People walk past the signature glass spheres under construction at the Amazon corporate headquarters on June 16, 2017 in Seattle, Washington. (Photo by David Ryder/Getty Images)

The chase for perhaps the largest economic development attraction job in decades has begun.

By now, virtually everyone has heard of Amazon’s intent to build a second corporate headquarters in North America, to be the equal of its present headquarters in Seattle. The request for proposals released by Amazon holds some truly amazing figures to make cities salivate — Amazon would hire as many as 50,000 new employees at HQ2 over the next 10 to 15 years, with an average salary exceeding $100,000 a year, and would build as much as eight million square feet of building space by 2027. To put that into some perspective, HQ2 would make Amazon one of the top five to 10 employers in any of the cities in the running and would build commercial space equivalent to 5-10% of most cities’ current downtown scale. And that’s not even taking into account spinoff growth related to Amazon’s presence.

So yes, it’s big.

Since the release of the RFP this past Thursday, tech and business experts, urbanists, economic development specialists and others have been speculating on the eventual winner of the HQ2 Derby, focusing on Amazon’s stated preferences:

  • A metro area with one million or more residents
  • A stable and business-friendly environment
  • An urban or suburban location with the potential to attract and retain strong technical talent
  • Communities that “think big” when considering locations and real estate options
  • Close proximity to a major international airport
  • Access to mass transit

A couple of other Amazon preferences are implied but aren’t stated directly in the RFP. It’s assumed by many that Amazon will likely seek a location that is affordable, or at least comes with the requisite incentives that make such a development feasible. It’s also assumed that Amazon will put a premium on a metro area’s culture, looking for places that value openness, inclusion and diversity. How those are defined and evaluated will be completely an Amazon matter.

Speculations and projections are coming in from all over. The Brookings Institution developed a useful methodology that narrows the field to 20 metro areas, including Seattle. Some view the HQ2 Derby as the Heartland’s golden opportunity to join the economic ranks of America’s coastal elite cities. The New York Times believes it has the ultimate winner figured out, while metros from Chicago to Detroit to San Diego to Pennsylvania’s Lehigh Valley are working on proposals and assessing their chances. Some places (possibly Chicago, Atlanta, Dallas and Denver) believe that HQ2 is theirs to lose; others (possibly Detroit, St. Louis, Cincinnati) believe their chances are slim but are willing to roll the dice. You can’t win if you don’t play.

But if we’re going to try to speculate on the ultimate winner, we need to better understand Amazon’s motivations for HQ2. Three questions that Amazon must be answering internally come to mind:

  • Why build somewhere else, rather than expanding in Seattle?
  • How linked, or independent, would HQ2 be from HQ1 in Seattle?
  • Is Amazon electing to place a bet on a city outside the hegemonic coastal cities, and if so, why?
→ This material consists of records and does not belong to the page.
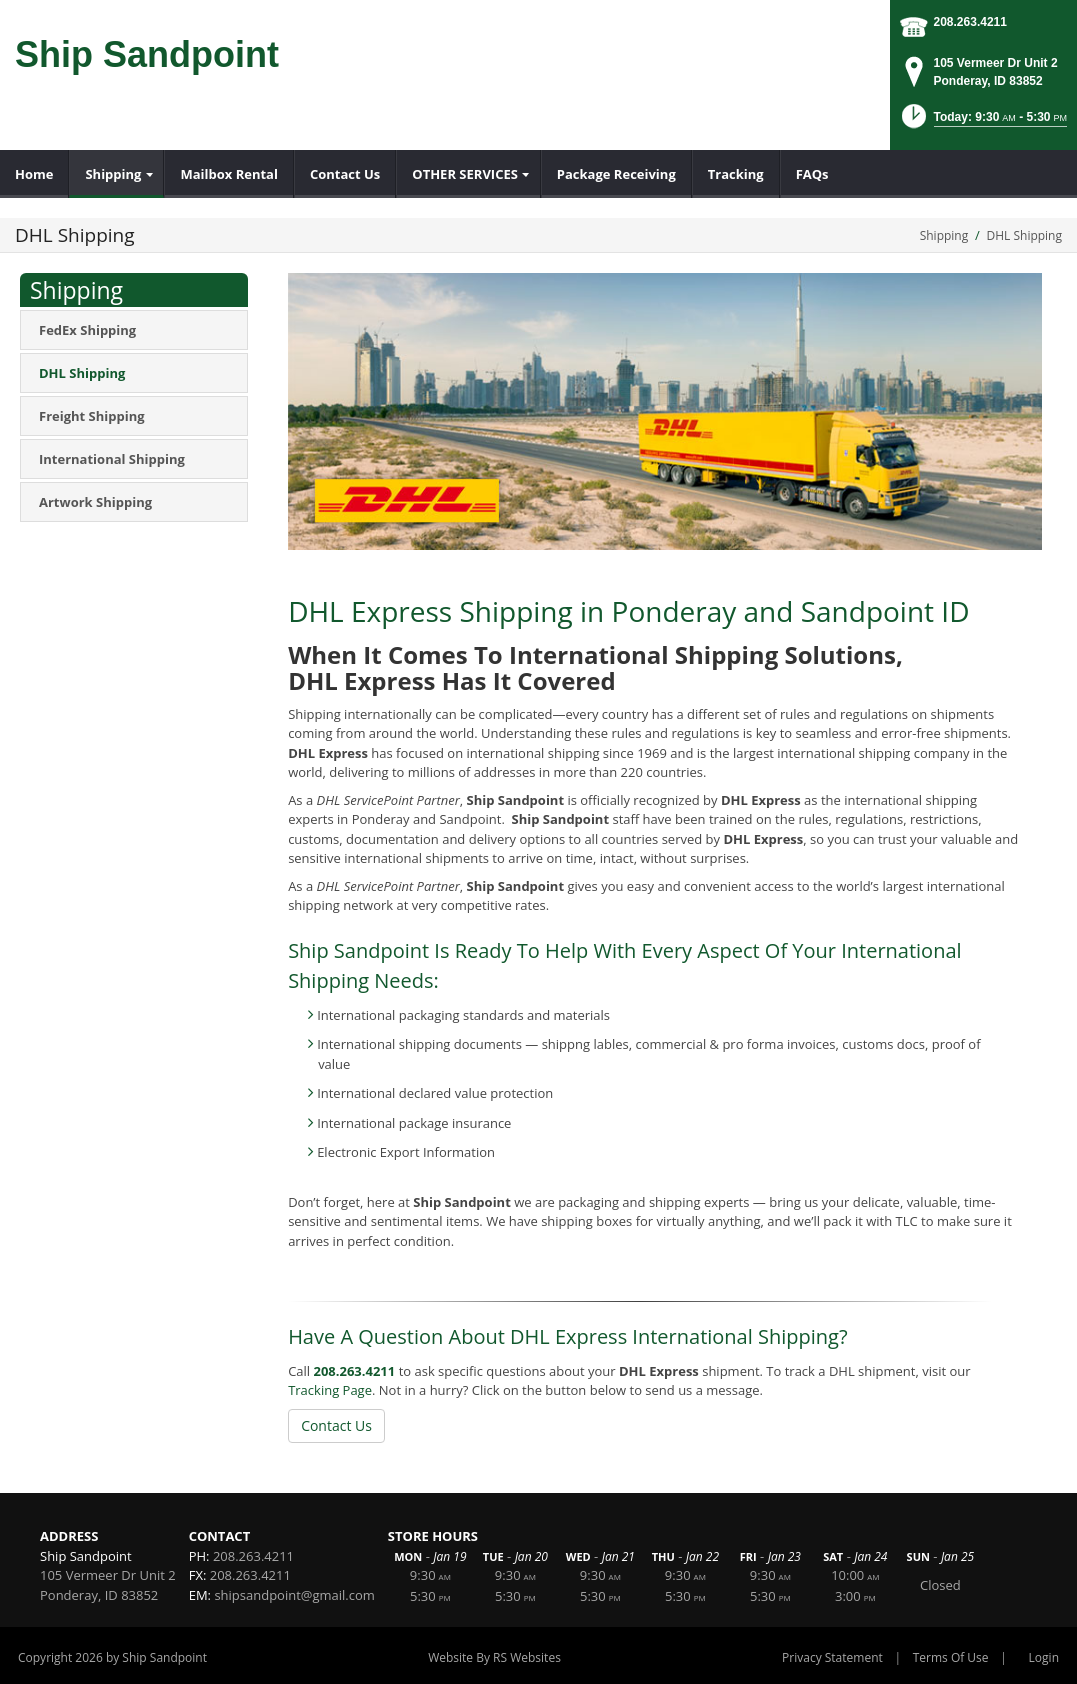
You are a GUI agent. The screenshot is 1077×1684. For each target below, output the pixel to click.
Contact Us (336, 1425)
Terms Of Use (951, 1657)
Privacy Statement (832, 1657)
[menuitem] (34, 174)
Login (1044, 1657)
Amazon’s answers to these questions would reveal much about the final selection.

So let’s try to develop an Amazon perspective on the above questions. My guess is that Amazon is electing to build a second headquarters because it realizes it may be fast approaching its ceiling in the Seattle area — in terms of attracting and retaining talent, and of offering an excellent quality of life at a reasonable price. Amazon may very well believe that continued growth in the Seattle area could mean that it becomes much more like the Bay Area already is today.

Amazon has said little about HQ2’s role and function, other than to say that it will be “equal” to the current headquarters in Seattle. How the company views that role will have much to do with its decision as well. Will Amazon require its HQ2 execs to have frequent contact with Seattle? Will HQ2 have a domestic focus while HQ1 has an international one, or vice versa? The city that comes closest to guessing right on Amazon’s internal answer will have a leg up.